PROMPT –
In the entries that follow, repeat exactly the lines from the one that has "Bytt til avansert søk" through the one that has "ией у нас не возникло", but omit pictures.

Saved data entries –
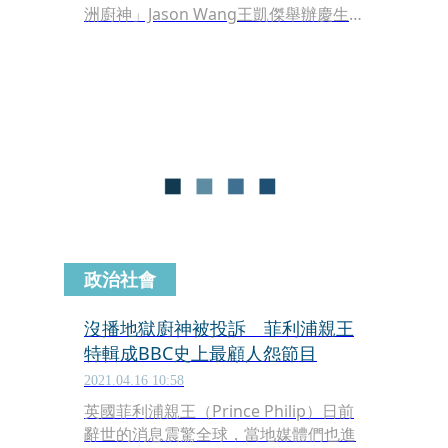
洲廚神」Jason Wang王凱傑舉辦慶生
會，讓他又驚又喜，還差點流下了男兒
淚，一直強忍說「不能哭」，最後仍受
不了掉淚，急忙辯稱「是點眼藥水
啦」！
政治社會
沒播地獄廚神被投訴 菲利浦親王
特輯成BBC史上最顧人怨節目
2021.04.16 10:58
英國菲利浦親王（Prince Philip）日前
辭世的消息震驚全球，當地媒體們也進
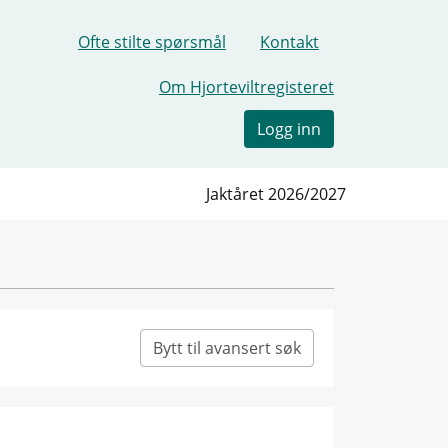
Ofte stilte spørsmål
Kontakt
Om Hjorteviltregisteret
Logg inn
Jaktåret 2026/2027
Bytt til avansert søk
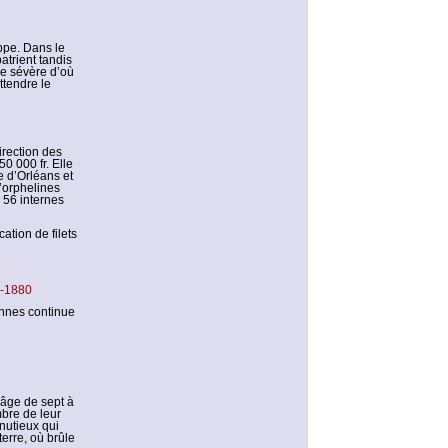
eppe. Dans le
atrient tandis
e sévère d’où
ttendre le
irection des
0 000 fr. Elle
e d’Orléans et
d’orphelines
, 56 internes
cation de filets
-1880
ennes continue
l’âge de sept à
bre de leur
inutieux qui
terre, où brûle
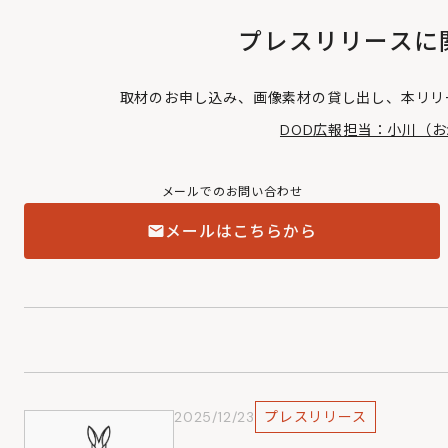
プレスリリースに
取材のお申し込み、画像素材の貸し出し、本リリ
DOD広報担当：小川（
メールでのお問い合わせ
メールはこちらから
2025/12/23
プレスリリース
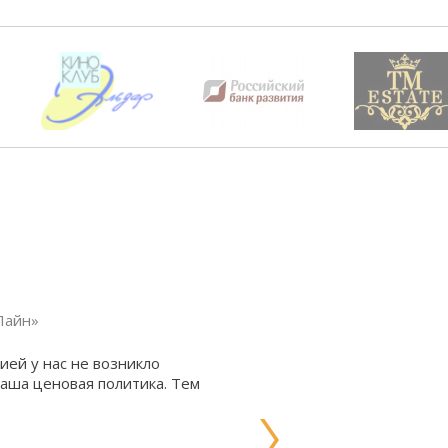
Лайн»
ией у нас не возникло
ваша ценовая политика. Тем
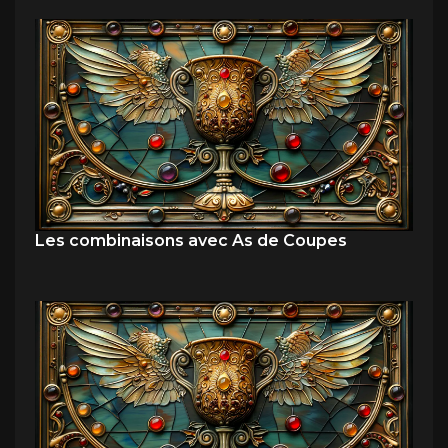
Les combinaisons avec As de Coupes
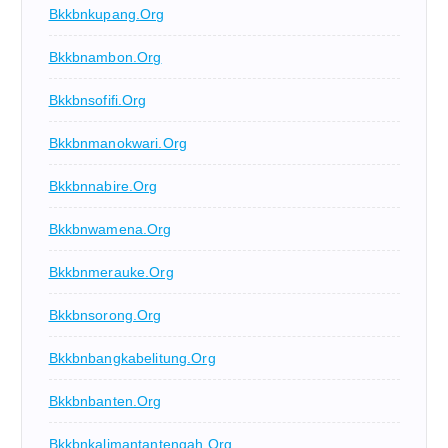
Bkkbnkupang.org
Bkkbnambon.org
Bkkbnsofifi.org
Bkkbnmanokwari.org
Bkkbnnabire.org
Bkkbnwamena.org
Bkkbnmerauke.org
Bkkbnsorong.org
Bkkbnbangkabelitung.org
Bkkbnbanten.org
Bkkbnkalimantantengah.org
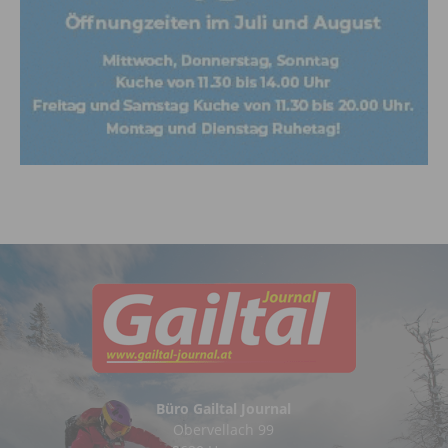
Büro Gailtal Journal
Obervellach 99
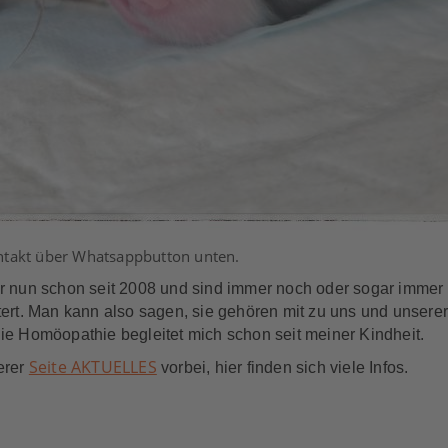
ntakt über Whatsappbutton unten.
r nun schon seit 2008 und sind immer noch oder sogar immer
ert. Man kann also sagen, sie gehören mit zu uns und unsere
e Homöopathie begleitet mich schon seit meiner Kindheit.
Seite AKTUELLES
erer
vorbei, hier finden sich viele Infos.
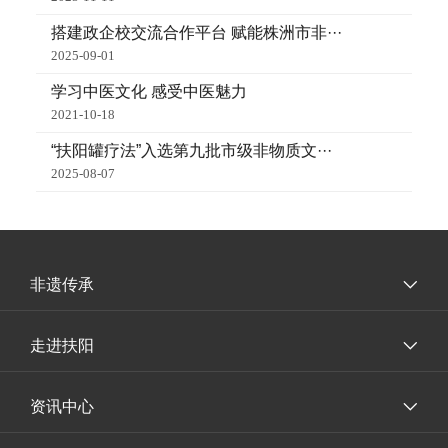
搭建政企校交流合作平台 赋能株洲市非···
2025-09-01
学习中医文化 感受中医魅力
2021-10-18
“扶阳罐疗法”入选第九批市级非物质文···
2025-08-07
非遗传承
走进扶阳
资讯中心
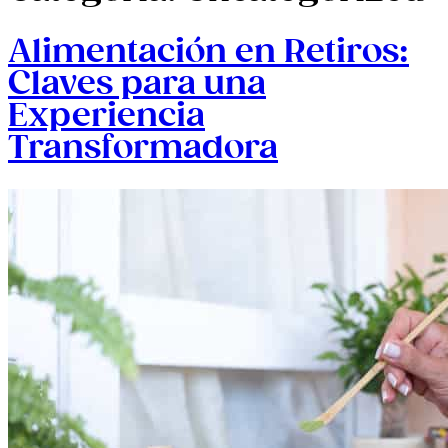
Alimentación en Retiros:
Claves para una
Experiencia
Transformadora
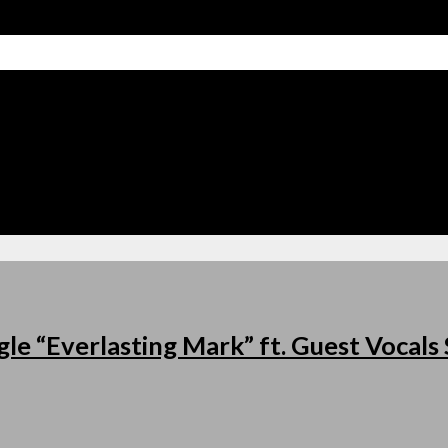
le “Everlasting Mark” ft. Guest Vocal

SOLUTION TO THIS TASK –
Bytt til avansert søk
eppe. Dans le
atrient tandis
e sévère d’où
ttendre le
irection des
0 000 fr. Elle
e d’Orléans et
d’orphelines
, 56 internes
cation de filets
-1880
ennes continue
l’âge de sept à
bre de leur
inutieux qui
terre, où brûle
プレスリリースに
取材のお申し込み、画像素材の貸し出し、本リリ
DOD広報担当：小川（
メールでのお問い合わせ
メールはこちらから
2025/12/23
プレスリリース
Лайн»
ией у нас не возникло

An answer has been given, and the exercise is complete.